►

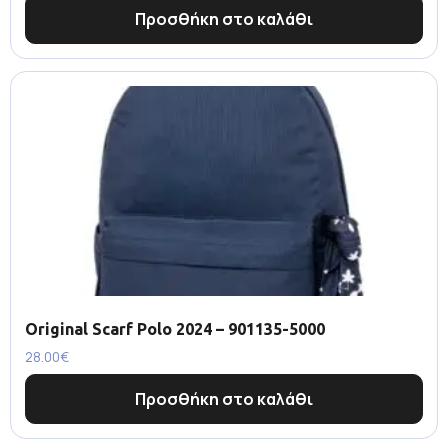
Προσθήκη στο καλάθι
Original Scarf Polo 2024 – 901135-5000
28.00
€
Προσθήκη στο καλάθι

◄

DESCRIPTION OF THE TASK =
The material should be returned verbatim, with all images omitted.

PROBLEM SOLUTION =
Προσθήκη στο καλάθι
Original Scarf Polo 2024 – 901135-5000
28.00
€
Προσθήκη στο καλάθι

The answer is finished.